*** Opening DATA FOR PROCESSING ***

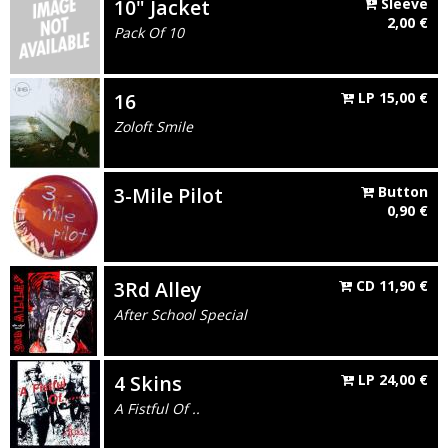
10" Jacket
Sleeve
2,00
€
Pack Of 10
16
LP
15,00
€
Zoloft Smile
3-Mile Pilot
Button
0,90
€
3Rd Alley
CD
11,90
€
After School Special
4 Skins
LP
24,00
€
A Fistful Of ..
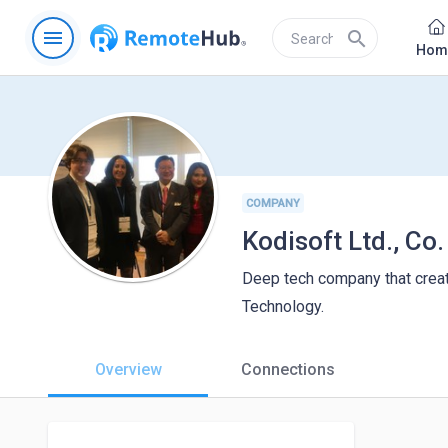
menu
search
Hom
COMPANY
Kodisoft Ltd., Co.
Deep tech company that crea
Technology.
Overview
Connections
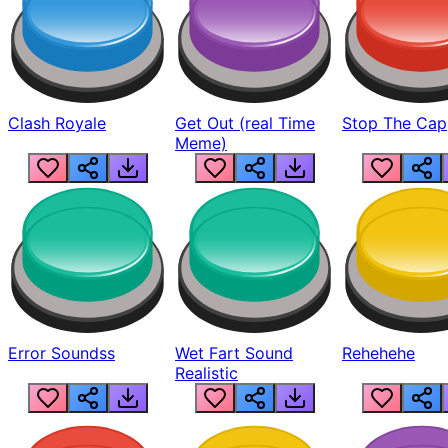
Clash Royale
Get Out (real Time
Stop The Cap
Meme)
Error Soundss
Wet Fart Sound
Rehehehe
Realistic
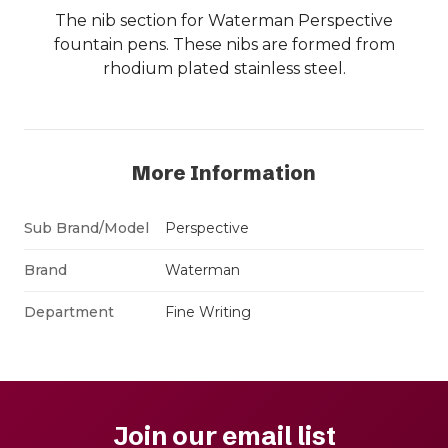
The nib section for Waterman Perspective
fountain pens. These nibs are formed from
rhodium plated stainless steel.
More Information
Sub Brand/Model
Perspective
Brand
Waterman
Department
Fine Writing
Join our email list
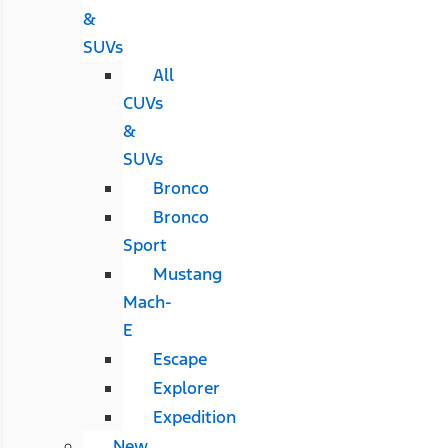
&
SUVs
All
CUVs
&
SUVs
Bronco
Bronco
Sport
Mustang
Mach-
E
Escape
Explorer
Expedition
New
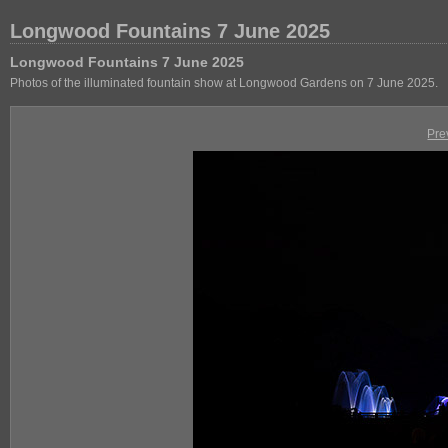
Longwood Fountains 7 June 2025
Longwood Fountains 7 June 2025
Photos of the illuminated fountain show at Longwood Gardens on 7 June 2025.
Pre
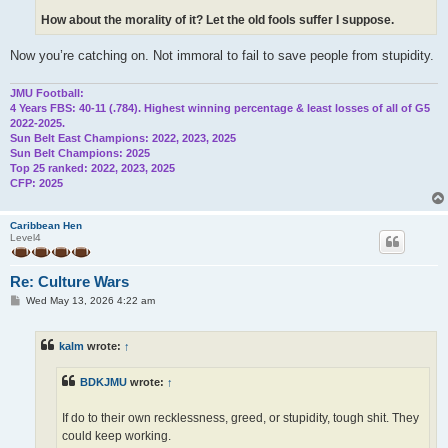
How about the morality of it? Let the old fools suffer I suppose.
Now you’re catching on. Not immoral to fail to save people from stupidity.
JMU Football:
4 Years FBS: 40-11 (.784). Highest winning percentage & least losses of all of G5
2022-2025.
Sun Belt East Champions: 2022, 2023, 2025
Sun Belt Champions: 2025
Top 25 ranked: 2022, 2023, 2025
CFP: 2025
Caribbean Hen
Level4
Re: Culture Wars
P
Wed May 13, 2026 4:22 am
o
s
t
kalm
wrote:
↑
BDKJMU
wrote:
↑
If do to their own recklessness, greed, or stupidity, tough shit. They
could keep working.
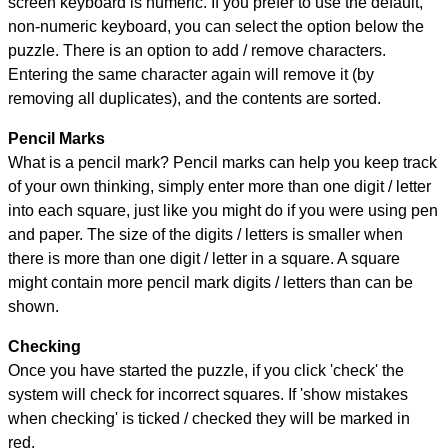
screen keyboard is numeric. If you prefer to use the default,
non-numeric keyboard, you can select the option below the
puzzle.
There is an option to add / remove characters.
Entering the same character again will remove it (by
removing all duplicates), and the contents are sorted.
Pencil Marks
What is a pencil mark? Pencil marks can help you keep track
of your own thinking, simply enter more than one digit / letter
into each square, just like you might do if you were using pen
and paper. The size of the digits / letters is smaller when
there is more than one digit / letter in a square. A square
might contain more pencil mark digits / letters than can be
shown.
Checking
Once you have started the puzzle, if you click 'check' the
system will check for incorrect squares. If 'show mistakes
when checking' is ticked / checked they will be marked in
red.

*** Closing DATA FOR PROCESSING ***

> **WORK REQUIRED**:
The answer is a faithful copy of the records above, with the pictures removed.

> **SOLUTION**:
10" Jacket
Sleeve
2,00
€
Pack Of 10
16
LP
15,00
€
Zoloft Smile
3-Mile Pilot
Button
0,90
€
3Rd Alley
CD
11,90
€
After School Special
4 Skins
LP
24,00
€
A Fistful Of ..
menu
search
Hom
COMPANY
Kodisoft Ltd., Co.
Deep tech company that crea
Technology.
Overview
Connections
Clash Royale
Get Out (real Time
Stop The Cap
Meme)
Error Soundss
Wet Fart Sound
Rehehehe
Realistic
The nib section for Waterman Perspective
fountain pens. These nibs are formed from
rhodium plated stainless steel.
More Information
Sub Brand/Model
Perspective
Brand
Waterman
Department
Fine Writing
Join our email list
&
SUVs
All
CUVs
&
SUVs
Bronco
Bronco
Sport
Mustang
Mach-
E
Escape
Explorer
Expedition
New
Longwood Fountains 7 June 2025
Longwood Fountains 7 June 2025
Photos of the illuminated fountain show at Longwood Gardens on 7 June 2025.
Pre
How about the morality of it? Let the old fools suffer I suppose.
Now you’re catching on. Not immoral to fail to save people from stupidity.
JMU Football:
4 Years FBS: 40-11 (.784). Highest winning percentage & least losses of all of G5
2022-2025.
Sun Belt East Champions: 2022, 2023, 2025
Sun Belt Champions: 2025
Top 25 ranked: 2022, 2023, 2025
CFP: 2025
Caribbean Hen
Level4
Re: Culture Wars
P
Wed May 13, 2026 4:22 am
o
s
t
kalm
wrote:
↑
BDKJMU
wrote:
↑
If do to their own recklessness, greed, or stupidity, tough shit. They
could keep working.
screen keyboard is numeric. If you prefer to use the default,
non-numeric keyboard, you can select the option below the
puzzle.
There is an option to add / remove characters.
Entering the same character again will remove it (by
removing all duplicates), and the contents are sorted.
Pencil Marks
What is a pencil mark? Pencil marks can help you keep track
of your own thinking, simply enter more than one digit / letter
into each square, just like you might do if you were using pen
and paper. The size of the digits / letters is smaller when
there is more than one digit / letter in a square. A square
might contain more pencil mark digits / letters than can be
shown.
Checking
Once you have started the puzzle, if you click 'check' the
system will check for incorrect squares. If 'show mistakes
when checking' is ticked / checked they will be marked in
red.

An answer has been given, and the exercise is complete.